The same example using java would be something like this. This example runs locally with one thread. In this case it is necessary to include both Denodo's Spark dialect and Denodo's JDBC Driver in the classpath.

// First of all, we register the dialect

DenodoDialect$ denodoDialect = DenodoDialect$.MODULE$;

JdbcDialects.registerDialect(denodoDialect);

// Create a SparkSession.
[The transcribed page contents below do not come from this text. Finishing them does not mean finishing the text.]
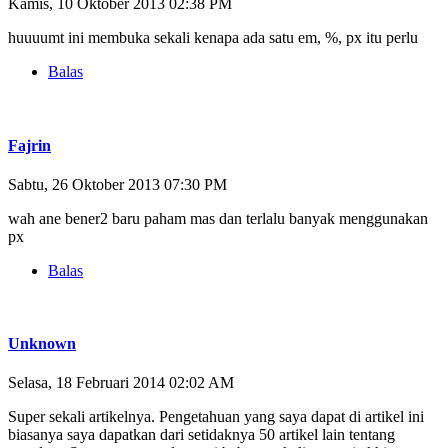
Kamis, 10 Oktober 2013 02:38 PM
huuuumt ini membuka sekali kenapa ada satu em, %, px itu perlu
Balas
Fajrin
Sabtu, 26 Oktober 2013 07:30 PM
wah ane bener2 baru paham mas dan terlalu banyak menggunakan
px
Balas
Unknown
Selasa, 18 Februari 2014 02:02 AM
Super sekali artikelnya. Pengetahuan yang saya dapat di artikel ini
biasanya saya dapatkan dari setidaknya 50 artikel lain tentang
Master specifies the master URL for a distributed

// cluster, in this case local to run locally with one thread.

final SparkSession spark =

  SparkSession.builder().appName("DenodoTest").master("local[*]").getOrCreate();

// Load data from a Denodo JDBC source

Dataset<Row> df =

spark.read().format("jdbc").option("url", "jdbc:vdb://localhost:9999/admin")

  .option("driver", "com.denodo.vdp.jdbc.Driver").option("dbtable", "bv_employees")

  .option("user", "admin").option("password", "admin").load();

// Select the "id" and "email" column and add a filter for emails

// containing "%com.com%"

df.select("id","email")

  .filter(col("email").contains("%com.com%")).show();

// Select the "id" and "first_name" columns and add a filter for "first_name"

// equals "Carlos"

df.select("id","first_name")

  .filter(col("first_name").equalTo("Carlos")).show();

// Select the "id", "first_name" and "salary" columns and add a filter for

// first_name" equals "Carlos" and "salary" greater than 90000

df.select("id","first_name", "salary")

  .filter(col("first_name").equalTo("Carlos"))

  .filter(col("salary").$greater(90000)).show();

// Select the "id", "first_name" and "salary" columns and add a filter for

// first_name" equals "Carlos" and "salary" greater than 90000. We also add

// a where clause for "id" between 300 and 500

df.select("id","first_name", "salary")

  .filter(col("first_name").equalTo("Carlos"))

  .filter(col("salary").$greater(90000))

  .filter(col("id").between(300,500)).show();

// Select the "id", "first_name" and "salary" columns and add a filter for

// first_name" equals "Carlos", "salary" greater than 90000 and

// "registration_dttm" greater than "2016-02-02 21:04:03". We also add

// a where clause for "id" between 300 and 500

df.select("id","first_name", "salary","registration_dttm")

  .filter(col("first_name").equalTo("Carlos"))

  .filter(col("salary").$greater(90000))

  .filter(col("id").between(300,500))

  .filter(col("registration_dttm").$greater$eq("2016-02-02 21:04:03")).show();

Limitations

Composite Types

Can not work with composite Denodo types, like array and register. If a projection or filtering is applied to any of these data types, it will be treated as a String.

Read-only

This dialect is only designed for reading operations.